Page last updated at 10:15 GMT, Friday, 19 February 2010

UK retail sales suffer sharp fall on snowy weather

A woman with her shopping trolley in the snow
The weather was one factor in the surprisingly sharp sales drop

Poor winter weather drove UK retail sales down by 1.8% between December and January, the sharpest drop in 18 months, official figures have shown.

The fall was more than three times faster than analysts had forecast.

However the figures were weighed down by the inclusion of petrol in the official figures for the first time as drivers stayed at home in the snow.

The data, from the Office for National Statistics, adds to concerns about the fragility of the UK economic recovery.

Sales by value were up 0.9% from January 2009.

January's retail sales figures round off a pretty awful week for news on the UK economy
Jonathan Loynes
Capital Economics

Fuel sales slipped by 11.1% on the month. When the impact of car fuel sales was stripped out, overall retail sales fell by 1.2%.

Food sales fell by 2.4%, but the ONS said the cold weather had boosted sales of clothing.

'Double-dip' risk

The period covers the first month since Value Added tax (VAT) returned to 17.5% after a temporary drop to 15%.
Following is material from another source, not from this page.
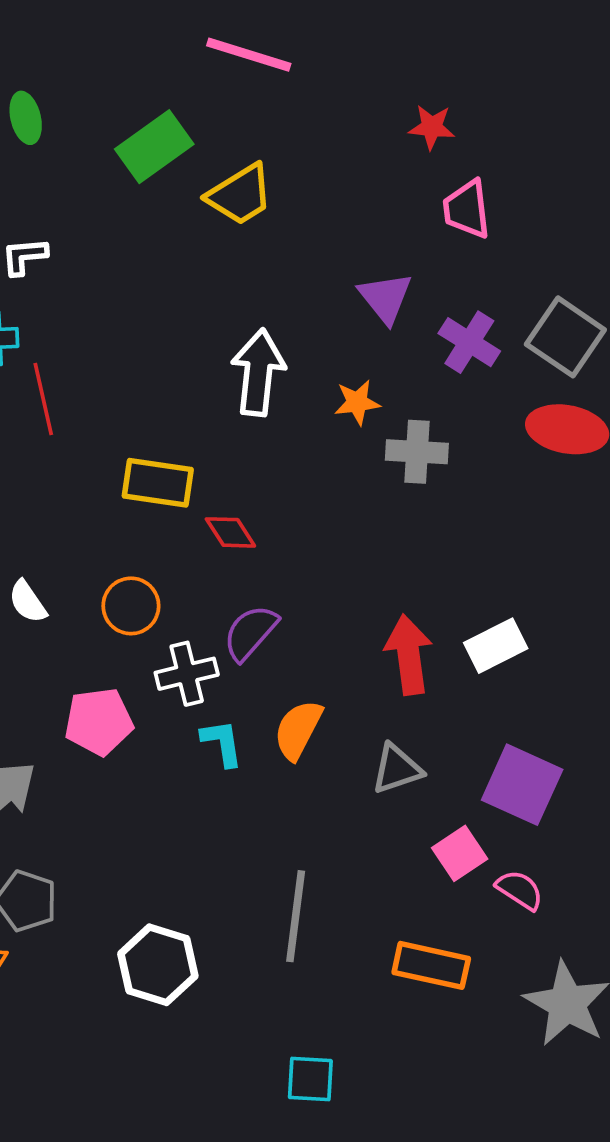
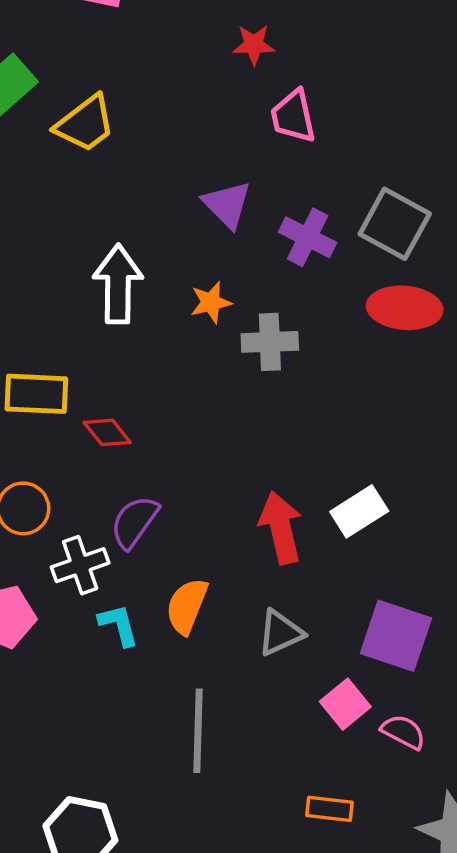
gray line: (296, 916) -> (198, 731), moved
orange rectangle: (431, 965) -> (330, 809), size x0.7

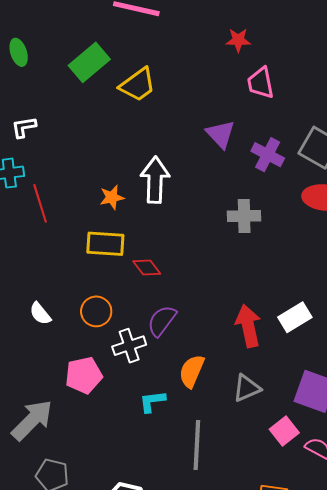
orange star: (211, 302) -> (112, 197), moved
cyan L-shape: (119, 625) -> (152, 401), moved, turned -84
This is thought to have brought some sales forward to December, thereby hurting the January figures.

The data follows on from news that UK inflation had accelerated to 3.5%, that the government borrowed another £4.3bn in January to plug the growing hole in the UK's finances and there had been an unexpected rise in people claiming Jobseeker's Allowance.

"January's retail sales figures round off a pretty awful week for news on the UK economy," said Jonathan Loynes, chief European economist at Capital Economics.
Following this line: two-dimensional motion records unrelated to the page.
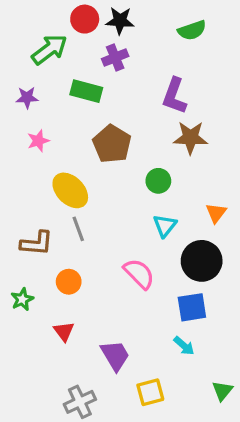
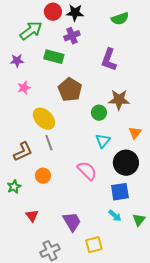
brown star: (190, 138) -> (119, 100), moved
brown L-shape: (37, 243) -> (23, 152), turned -30
red triangle: (64, 331) -> (32, 216), moved
green triangle: (222, 391) -> (139, 220), moved

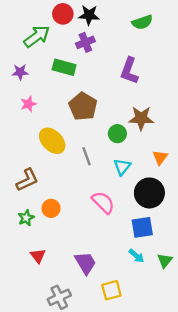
gray line: (49, 143) -> (87, 156), moved
green star: (14, 187) -> (26, 218), moved

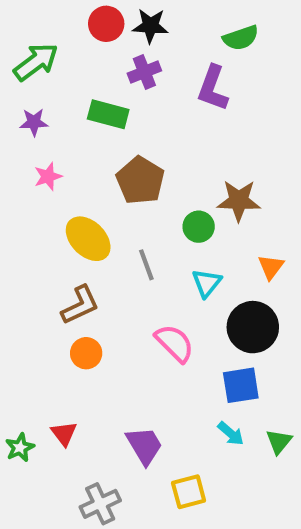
green arrow: (37, 36) -> (36, 62), moved
purple L-shape: (129, 71) -> (213, 88), moved
brown L-shape: (27, 180) -> (80, 305), moved
green star: (26, 218) -> (20, 448), moved

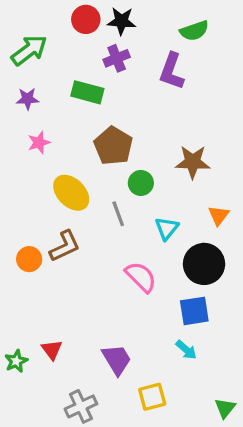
green circle: (199, 227) -> (141, 183), moved
orange circle: (86, 353) -> (29, 259), moved
green triangle: (279, 442) -> (225, 408), moved

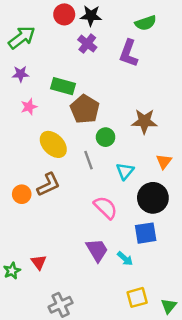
purple cross: (117, 58) -> (87, 44), turned -30
green rectangle: (87, 92) -> (63, 86), moved
cyan arrow: (186, 350) -> (125, 259), moved
purple trapezoid: (117, 360) -> (97, 250), moved
yellow square: (152, 397) -> (137, 297), moved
"Of course, we knew the January sales figures would be bad after the VAT rise and bad weather. But the drop is even worse than the retail surveys had suggested."
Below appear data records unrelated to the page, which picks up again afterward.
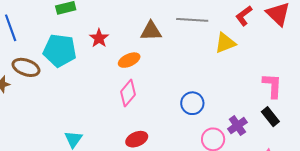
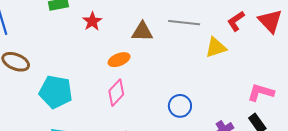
red star: (99, 38) -> (92, 21), moved
cyan pentagon: (60, 51) -> (56, 92), moved
pink L-shape: (272, 86) -> (261, 92), turned -80

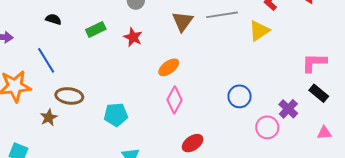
brown triangle: (142, 32) -> (183, 21), moved, turned -40
cyan pentagon: (56, 92) -> (116, 115), size x0.7

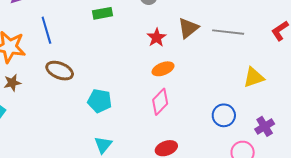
yellow triangle: (259, 31) -> (254, 77), moved
red star: (133, 37) -> (157, 38), moved
purple cross: (288, 109) -> (265, 126), moved
brown star: (49, 117) -> (12, 83), moved

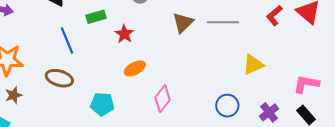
blue line: (46, 30) -> (67, 40), moved
red star: (157, 38) -> (124, 34), moved
orange ellipse: (163, 69) -> (135, 68), moved

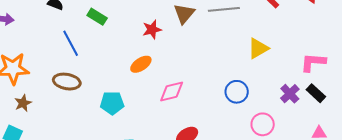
green rectangle: (96, 17) -> (97, 17), turned 54
red star: (124, 34) -> (152, 30), moved, turned 30
pink diamond: (163, 99) -> (172, 92), turned 44
purple cross: (269, 112) -> (290, 94), moved

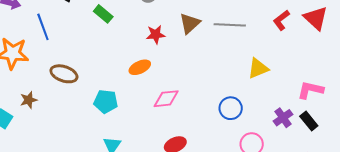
blue line: (71, 43) -> (43, 27), moved
brown star: (23, 103) -> (29, 100), moved

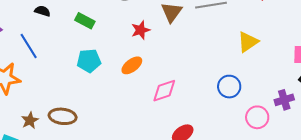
brown ellipse: (64, 74) -> (63, 116), moved
cyan pentagon: (106, 102) -> (89, 61), moved
purple cross: (283, 118) -> (284, 100), moved, turned 30

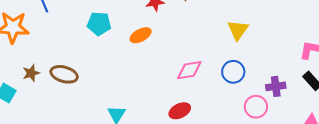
yellow triangle: (248, 42) -> (238, 30), moved, turned -30
pink diamond: (164, 91) -> (189, 70), moved
purple cross: (284, 100) -> (276, 86), moved

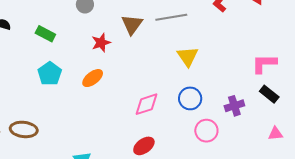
cyan pentagon: (99, 24) -> (50, 74), turned -30
pink circle: (256, 107) -> (206, 131), moved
He added that sales could bounce back in the coming months - but that as people's wages grew only slowly and prices roses, spending growth was likely to slow.

"At the very least, these numbers provide a very weak platform for sales in the first quarter of this year and therefore raise the chances that the economy may succumb to a double-dip (recession)," Mr Loynes said.

The so-called 'double dip' refers to an economy in recession returning to growth, then quickly contracting again.